Bien sûr, Loïc Damilaville insiste avec raison sur le fait que les protagonistes ignoraient la fin tragique de cette histoire et qu’au moment où Londres a communiqué officiellement son refus, la situation en Russie paraissait stabilisée… De même que l’attitude de la France, qui devait tant au sacrifice de la Russie et de son souverain, ferma elle aussi sa porte, l’auteur soupçonnant même les autorités d’avoir procédé à des destructions d’archives.

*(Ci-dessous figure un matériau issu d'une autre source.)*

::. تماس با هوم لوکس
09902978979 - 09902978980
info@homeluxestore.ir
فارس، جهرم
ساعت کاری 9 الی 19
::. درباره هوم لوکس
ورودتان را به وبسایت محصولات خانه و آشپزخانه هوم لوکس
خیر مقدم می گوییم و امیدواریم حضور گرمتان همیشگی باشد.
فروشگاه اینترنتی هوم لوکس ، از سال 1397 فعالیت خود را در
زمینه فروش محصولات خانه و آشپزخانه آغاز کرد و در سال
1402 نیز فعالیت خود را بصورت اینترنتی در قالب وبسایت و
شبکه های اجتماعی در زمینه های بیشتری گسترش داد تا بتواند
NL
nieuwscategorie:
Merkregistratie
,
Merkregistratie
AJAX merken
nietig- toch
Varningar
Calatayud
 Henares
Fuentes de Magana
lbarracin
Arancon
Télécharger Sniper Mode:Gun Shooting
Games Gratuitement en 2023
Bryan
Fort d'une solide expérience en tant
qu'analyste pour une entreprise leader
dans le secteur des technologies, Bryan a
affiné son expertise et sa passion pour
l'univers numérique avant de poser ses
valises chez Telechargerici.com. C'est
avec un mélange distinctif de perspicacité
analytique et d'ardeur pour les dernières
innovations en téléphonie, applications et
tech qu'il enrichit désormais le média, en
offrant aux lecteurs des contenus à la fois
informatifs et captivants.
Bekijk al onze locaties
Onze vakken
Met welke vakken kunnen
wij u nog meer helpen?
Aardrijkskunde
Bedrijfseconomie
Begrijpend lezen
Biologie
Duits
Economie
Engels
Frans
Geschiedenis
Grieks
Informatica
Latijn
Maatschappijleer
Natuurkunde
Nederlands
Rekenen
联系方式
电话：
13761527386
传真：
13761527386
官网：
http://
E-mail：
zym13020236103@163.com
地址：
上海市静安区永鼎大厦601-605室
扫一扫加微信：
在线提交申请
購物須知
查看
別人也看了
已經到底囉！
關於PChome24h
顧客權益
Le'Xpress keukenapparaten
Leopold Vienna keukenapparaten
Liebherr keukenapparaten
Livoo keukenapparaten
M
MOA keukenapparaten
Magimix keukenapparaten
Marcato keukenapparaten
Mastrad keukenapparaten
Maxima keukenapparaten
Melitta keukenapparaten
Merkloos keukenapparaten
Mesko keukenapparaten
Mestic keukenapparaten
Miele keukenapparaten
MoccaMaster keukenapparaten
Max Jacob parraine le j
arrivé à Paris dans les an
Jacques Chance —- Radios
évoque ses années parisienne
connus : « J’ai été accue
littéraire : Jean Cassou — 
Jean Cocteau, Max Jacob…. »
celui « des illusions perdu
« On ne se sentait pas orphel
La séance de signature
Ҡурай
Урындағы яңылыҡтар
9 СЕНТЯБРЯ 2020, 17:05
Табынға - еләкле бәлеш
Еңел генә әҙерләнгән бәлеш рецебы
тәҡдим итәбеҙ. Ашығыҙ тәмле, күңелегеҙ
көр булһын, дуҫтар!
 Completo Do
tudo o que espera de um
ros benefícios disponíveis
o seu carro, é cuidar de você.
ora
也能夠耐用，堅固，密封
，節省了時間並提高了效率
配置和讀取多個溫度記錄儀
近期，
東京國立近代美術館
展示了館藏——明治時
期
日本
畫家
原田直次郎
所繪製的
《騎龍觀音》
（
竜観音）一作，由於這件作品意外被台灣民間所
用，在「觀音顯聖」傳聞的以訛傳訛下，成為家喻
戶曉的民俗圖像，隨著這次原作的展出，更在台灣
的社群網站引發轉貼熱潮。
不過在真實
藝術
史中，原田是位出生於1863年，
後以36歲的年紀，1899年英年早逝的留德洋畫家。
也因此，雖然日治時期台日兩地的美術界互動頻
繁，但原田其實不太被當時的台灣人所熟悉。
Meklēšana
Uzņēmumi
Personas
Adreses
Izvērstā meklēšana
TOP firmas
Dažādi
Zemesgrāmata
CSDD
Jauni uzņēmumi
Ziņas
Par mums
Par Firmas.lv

Enfin, il y eut une part de fatalité dans cette tragédie : la rougeole des enfants de Nicolas II qui empêcha un départ immédiat, dans le chaos ayant suivi l’abdication.
On ne cessera jamais de le dire, la mort des Romanov n’est un évènement banal car leur massacre ignoble dans la cave de la maison Ipatiev et la destruction de leurs corps suppliciés dans un charnier annonçaient les millions de victimes innocentes du communisme éliminationniste.
Le livre passionnant de bout en bout de Loïc Damilaville permet de mieux comprendre le destin tragique de ces gens innocents.
frederic le moal
Loïc Damilaville, Dans les limbes de la Révolution russe. Les Alliés et le sort de la famille impériale, (mars-août 1917), Bernard Giovanangeli Editeur, octobre 2019, 355 p. — 25,00 €.